Cadı Kazanı, zulmün ve şiddetin doruğa çıktığı bu dönemi anlatır. Anlatılanlar, özgür düşünceye yaşama hakkı tanımayan birtakım bağnaz Hristiyan’ın, dini inançları kullanarak, toplumsal düzeni ve hukuku ele geçirmelerinin ibret dolu hikâyesidir. Arthur Miller insanlık tarihinin gördüğü bu en korkunç ve unutulmaz olayı sahneye taşımıştır.
Evet bunları bize yapanı şimdi düşünebiliriz!
“Sanat önemli değildir!” düşüncesi zihinlere yer ettirildikçe o zihinler yaşam mücadelesi içinde sanatı, elitist olarak gördükçe (gösterildikçe) toplum-sanat arasında tabakalaşma da kaçınılmaz olacaktır.
Kısaca sanat, insanların iyi günleri için mutluluk verirken kötü günlerinde habercisi olmaya çalışmıştır. Sanatın her dalında özgürlük vardır ve bu özgürlük için sanat her zaman “aydın” kalmalıdır!
“Bir milleti yaşatmak için birtakım temeller lazımdır ve bilirsiniz ki, bu temellerin en önemlilerinden biri sanattır.” Mustafa Kemal ATATÜRK
***
“Sanat her yerde” düşüncesiyle bir çok proje köylerde hayat buluyor. Bunun en güzel örnekleri “fark yaratanlar” programından “sinemasal” projesidir. Amaçları, sosyal açıdan imkânları kısıtlı olan çocukların ve gençlerin hayata daha olumlu bakabilmelerini ve iyi bir gelecek hayal etmelerini sağlamaktır.

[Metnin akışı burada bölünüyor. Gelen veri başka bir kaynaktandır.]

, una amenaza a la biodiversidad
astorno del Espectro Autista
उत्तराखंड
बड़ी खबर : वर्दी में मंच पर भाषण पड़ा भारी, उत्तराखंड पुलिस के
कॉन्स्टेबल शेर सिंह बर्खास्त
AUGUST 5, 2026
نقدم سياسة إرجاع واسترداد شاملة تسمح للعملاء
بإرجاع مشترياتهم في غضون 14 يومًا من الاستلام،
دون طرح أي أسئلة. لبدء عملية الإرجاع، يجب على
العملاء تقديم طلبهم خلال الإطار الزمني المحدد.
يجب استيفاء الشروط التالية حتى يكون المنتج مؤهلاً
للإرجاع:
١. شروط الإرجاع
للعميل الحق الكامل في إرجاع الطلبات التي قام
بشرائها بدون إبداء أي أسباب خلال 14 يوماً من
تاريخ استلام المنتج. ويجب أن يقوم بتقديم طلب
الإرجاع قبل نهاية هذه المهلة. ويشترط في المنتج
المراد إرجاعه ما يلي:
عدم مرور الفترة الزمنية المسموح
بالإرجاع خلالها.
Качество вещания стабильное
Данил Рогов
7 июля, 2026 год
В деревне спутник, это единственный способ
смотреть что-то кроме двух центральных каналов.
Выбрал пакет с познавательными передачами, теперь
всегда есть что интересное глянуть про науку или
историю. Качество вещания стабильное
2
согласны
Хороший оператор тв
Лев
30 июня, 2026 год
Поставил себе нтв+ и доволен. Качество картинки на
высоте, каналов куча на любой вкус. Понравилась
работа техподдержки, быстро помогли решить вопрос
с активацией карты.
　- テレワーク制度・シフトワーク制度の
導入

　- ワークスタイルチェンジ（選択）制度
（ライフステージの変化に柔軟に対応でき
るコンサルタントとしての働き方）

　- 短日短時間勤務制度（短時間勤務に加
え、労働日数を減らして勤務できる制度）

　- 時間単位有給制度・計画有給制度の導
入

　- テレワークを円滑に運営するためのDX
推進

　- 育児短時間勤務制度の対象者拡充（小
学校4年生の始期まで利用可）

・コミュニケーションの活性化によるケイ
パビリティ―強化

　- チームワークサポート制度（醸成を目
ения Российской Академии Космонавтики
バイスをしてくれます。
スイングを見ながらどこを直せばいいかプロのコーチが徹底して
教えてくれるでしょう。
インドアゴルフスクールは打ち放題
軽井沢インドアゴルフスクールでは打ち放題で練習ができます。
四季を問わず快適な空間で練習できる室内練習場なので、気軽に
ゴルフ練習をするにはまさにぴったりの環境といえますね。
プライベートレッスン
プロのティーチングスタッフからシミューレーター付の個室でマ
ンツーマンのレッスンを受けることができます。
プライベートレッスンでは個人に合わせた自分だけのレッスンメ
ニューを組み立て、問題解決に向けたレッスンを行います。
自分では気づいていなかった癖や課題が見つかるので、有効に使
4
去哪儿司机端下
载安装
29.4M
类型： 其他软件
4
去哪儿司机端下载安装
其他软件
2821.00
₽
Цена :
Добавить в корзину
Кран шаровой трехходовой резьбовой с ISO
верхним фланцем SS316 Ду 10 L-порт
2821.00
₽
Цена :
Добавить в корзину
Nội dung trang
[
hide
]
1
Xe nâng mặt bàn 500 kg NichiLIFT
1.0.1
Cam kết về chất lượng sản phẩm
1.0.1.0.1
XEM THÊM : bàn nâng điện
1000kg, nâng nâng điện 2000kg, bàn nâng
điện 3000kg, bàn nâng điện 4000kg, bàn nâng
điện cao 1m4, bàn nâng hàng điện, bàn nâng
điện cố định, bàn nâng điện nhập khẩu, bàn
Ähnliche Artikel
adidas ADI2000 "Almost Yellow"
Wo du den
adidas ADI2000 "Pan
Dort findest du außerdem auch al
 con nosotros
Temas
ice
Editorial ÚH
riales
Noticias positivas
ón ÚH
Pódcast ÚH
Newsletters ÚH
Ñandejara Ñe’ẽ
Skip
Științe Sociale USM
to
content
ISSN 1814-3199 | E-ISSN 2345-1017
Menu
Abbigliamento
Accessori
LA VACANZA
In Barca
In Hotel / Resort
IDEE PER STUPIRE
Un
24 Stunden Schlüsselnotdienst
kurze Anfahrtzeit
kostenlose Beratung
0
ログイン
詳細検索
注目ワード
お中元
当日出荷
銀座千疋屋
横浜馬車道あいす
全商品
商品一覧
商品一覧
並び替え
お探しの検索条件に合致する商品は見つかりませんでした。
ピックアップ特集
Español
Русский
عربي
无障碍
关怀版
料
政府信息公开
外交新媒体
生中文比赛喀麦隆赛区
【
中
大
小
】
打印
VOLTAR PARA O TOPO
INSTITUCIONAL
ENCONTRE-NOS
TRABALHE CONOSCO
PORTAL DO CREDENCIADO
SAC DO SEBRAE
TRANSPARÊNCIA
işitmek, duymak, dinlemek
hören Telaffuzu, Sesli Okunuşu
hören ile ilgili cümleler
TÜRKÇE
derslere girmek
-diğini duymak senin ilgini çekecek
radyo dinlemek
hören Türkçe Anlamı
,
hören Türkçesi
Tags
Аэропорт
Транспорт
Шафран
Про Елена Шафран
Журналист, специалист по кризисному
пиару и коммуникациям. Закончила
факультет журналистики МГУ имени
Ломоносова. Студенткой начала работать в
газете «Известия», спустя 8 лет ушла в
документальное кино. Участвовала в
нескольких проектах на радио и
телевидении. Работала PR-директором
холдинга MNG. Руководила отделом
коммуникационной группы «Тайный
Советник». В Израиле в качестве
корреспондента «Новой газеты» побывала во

Köylerde hayatları bir mücadele içinde geçen çocuklara bazen “sanat” gitmelidir. O gidilmeyen, bilinmeyen yüzlere ulaşmalıdır. Renkli kalemlerle müzik aletleriyle ufuklarını genişletecek güzel şeylerle gidilmelidir. İçlerinden bir ressam, bir yazar belki de sinemacı çıkabilecek o güzel yüzler için çok uzak köylere gidilmelidir. Bu köylere giden gönüllü insanlar içinde sonsuz teşekkürler edilmelidir.
***
“3 Aralık Dünya Engelliler Günü” fakat her yıl çeşitli yaşlarda 770 engelli öğrenci, sırf çocuklara “engelli arkadaşlarına nasıl davranmaları gerektiği” öğretilmediği için okulu bırakıyor! Maalesef böyle bir gerçek var. İçimi acıtan bu duruma, şahit olmuşluğum var! 12 -13 yaşlarındaki çocukların zihinsel ve bedensel engelli çocuklarla alay etmeleri, peşlerinden koşmaları, acımasız davranışları var! Böyle bir olayın içinde öfkelenmeden empati yapmalarını anlatmak o kadar zor ki! “Engelli çocuklara nasıl davranılması gerektiğini” öğretmek için önce ailelerin, sonra da okulların bu eğitimi vermesi gerekiyor. Okulunu bırakan engelli çocuklar, engel durumundan dolayı çocuklarını gizleyen sokağa çıkaramayan aileler var! Bu yüzden lütfen çocuklarınıza “engelli arkadaşlarına” nasıl davranılması gerektiğini öğretin.